I've read Conway's chapter 4-13.
An Eberlein-Smulian Theorem says that if $X$ is a Banach space and $A \subseteq X$, then TFAE.
- Each sequence of elements of $A$ has a weakly convergent subsequence
- Each sequence of elements of $A$ has a weak cluster point
- The weak closure of $A$ is weakly compact
Next, the author leave me to prove the following corollary: If $X$ is a Banach space and $A \subseteq X$, then $A$ is weakly compact iff $A\cap M$ is weakly compact for every separable norm closed subspace $M$ of $X$.
The only if part is easy, since $M$ is convex so weak closed, and so $A\cap M$ is weakly compact.
For the if part, if we assume $A$ is weakly closed, then it sufficies to show every sequence in $A$ has a weakly convergent subsequence, by the Eberlein-Smulian Theorem.

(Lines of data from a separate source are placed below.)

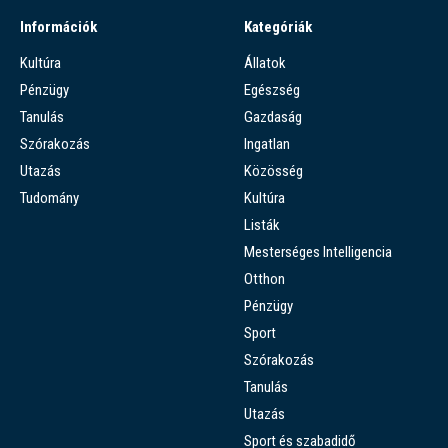
Információk
Kategóriák
Kultúra
Állatok
Pénzügy
Egészség
Tanulás
Gazdaság
Szórakozás
Ingatlan
Utazás
Közösség
Tudomány
Kultúra
Listák
Mesterséges Intelligencia
Otthon
Pénzügy
Sport
Szórakozás
Tanulás
Utazás
Sport és szabadidő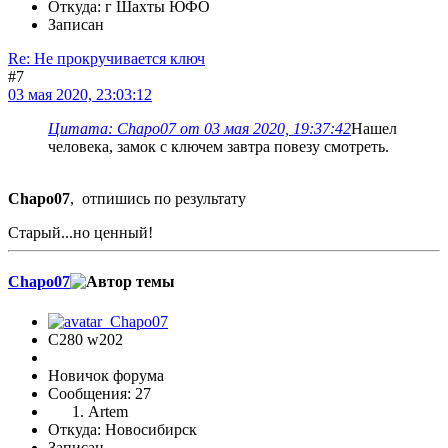
Откуда: г Шахты ЮФО
Записан
Re: Не прокручивается ключ
#7
03 мая 2020, 23:03:12
Цитата: Chapo07 от 03 мая 2020, 19:37:42
Нашел
человека, замок с ключем завтра повезу смотреть.
Chapo07
, отпишись по результату
Старый...но ценный!
Chapo07
C280 w202
Новичок форума
Сообщения: 27
Artem
Откуда: Новосибирск
Записан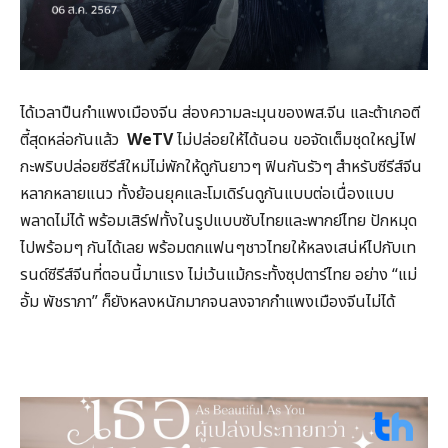
ได้เวลาปืนกำแพงเมืองจีน ส่องความละมุนของพส.จีน และต้าเกอตี
ตี้สุดหล่อกันแล้ว
WeTV
ไม่ปล่อยให้ได้นอน ขอจัดเต็มชุดใหญ่ไฟ
กะพริบปล่อยซีรีส์ใหม่ไม่พักให้ดูกันยาวๆ ฟินกันรัวๆ สำหรับซีรีส์จีน
หลากหลายแนว ทั้งย้อนยุคและโมเดิร์นดูกันแบบต่อเนื่องแบบ
พลาดไม่ได้ พร้อมเสิร์ฟทั้งในรูปแบบซับไทยและพากย์ไทย ปักหมุด
ไปพร้อมๆ กันได้เลย พร้อมตกแฟนๆชาวไทยให้หลงเสน่ห์ไปกับเท
รนด์ซีรีส์จีนที่ตอนนี้มาแรง ไม่เว้นแม้กระทั้งซุปตาร์ไทย อย่าง “แม่
อั้ม พัชราภา” ก็ยังหลงหนักมากจนลงจากกำแพงเมืองจีนไม่ได้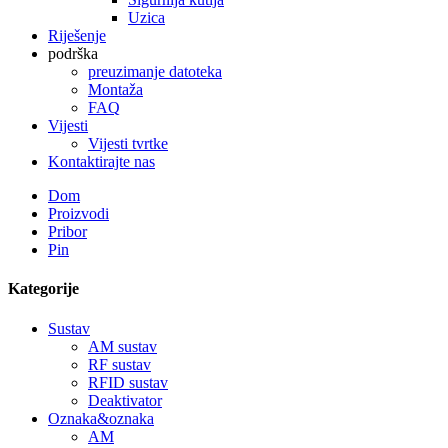
Uzica
Riješenje
podrška
preuzimanje datoteka
Montaža
FAQ
Vijesti
Vijesti tvrtke
Kontaktirajte nas
Dom
Proizvodi
Pribor
Pin
Kategorije
Sustav
AM sustav
RF sustav
RFID sustav
Deaktivator
Oznaka&oznaka
AM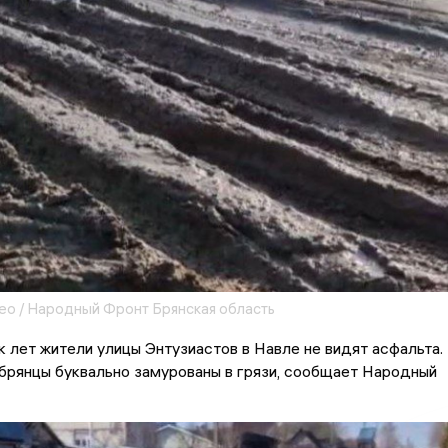
ео / Народный Фронт Брянская область
 лет жители улицы Энтузиастов в Навле не видят асфальта.
брянцы буквально замурованы в грязи, сообщает Народный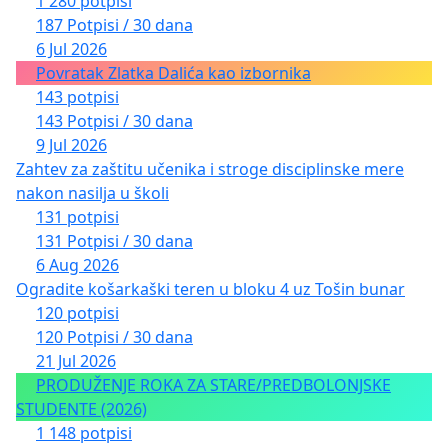
1 280 potpisi
187 Potpisi / 30 dana
6 Jul 2026
Povratak Zlatka Dalića kao izbornika
143 potpisi
143 Potpisi / 30 dana
9 Jul 2026
Zahtev za zaštitu učenika i stroge disciplinske mere
nakon nasilja u školi
131 potpisi
131 Potpisi / 30 dana
6 Aug 2026
Ogradite košarkaški teren u bloku 4 uz Tošin bunar
120 potpisi
120 Potpisi / 30 dana
21 Jul 2026
PRODUŽENJE ROKA ZA STARE/PREDBOLONJSKE
STUDENTE (2026)
1 148 potpisi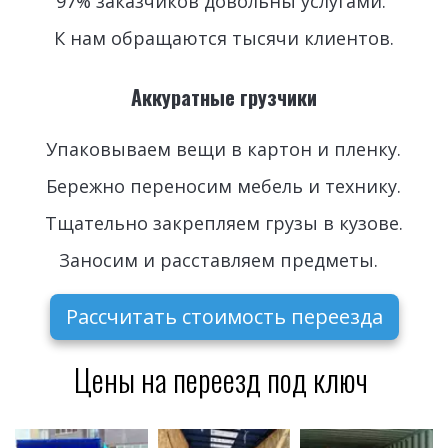
97% заказчиков довольны услугами. 
К нам обращаются тысячи клиентов.
Аккуратные грузчики
Упаковываем вещи в картон и пленку.
Бережно переносим мебель и технику.
Тщательно закрепляем грузы в кузове.
Заносим и расставляем предметы.  
Рассчитать стоимость переезда
Цены на переезд под ключ 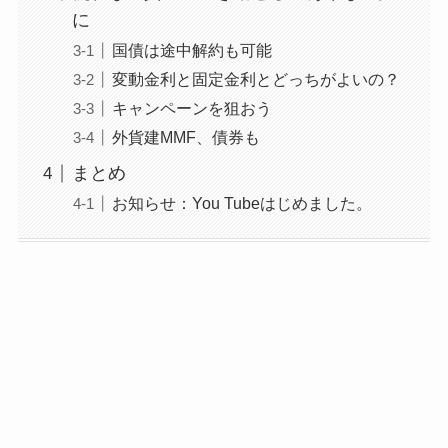
に
国債は途中解約も可能
変動金利と固定金利とどっちがよいの？
キャンペーンを狙おう
外貨建MMF、債券も
まとめ
お知らせ：You Tubeはじめました。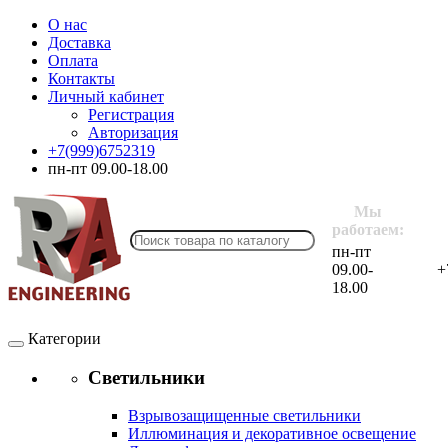
О нас
Доставка
Оплата
Контакты
Личный кабинет
Регистрация
Авторизация
+7(999)6752319
пн-пт 09.00-18.00
Мы
работаем:
пн-пт
09.00-
+
18.00
Категории
Светильники
Взрывозащищенные светильники
Иллюминация и декоративное освещение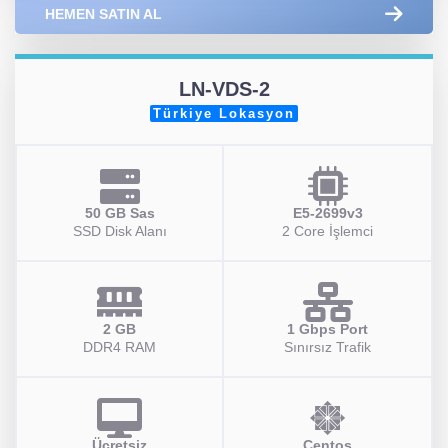
HEMEN SATIN AL
LN-VDS-2
Türkiye Lokasyon
50 GB Sas
E5-2699v3
SSD Disk Alanı
2 Core İşlemci
2 GB
1 Gbps Port
DDR4 RAM
Sınırsız Trafik
Ücretsiz
Centos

Now, if $x_n \in A$, then taking $M = \bar{span(x_n)}^{norm}$, we complete the proof.
However, I can't show $A$ is weakly closed. Can anyone help me to prove this ?
Thank you.
**Edit: By the above span - norm closure argument, we can see $A$ is weakly sequentially compact(That is, every sequence in $A$ has a convergent subsequence whose limit is in $A$). Thus it sufficies to show weakly sequentially compact implies weakly closed. (I already know that weakly sequentially 'closed' does not implies weakly closed).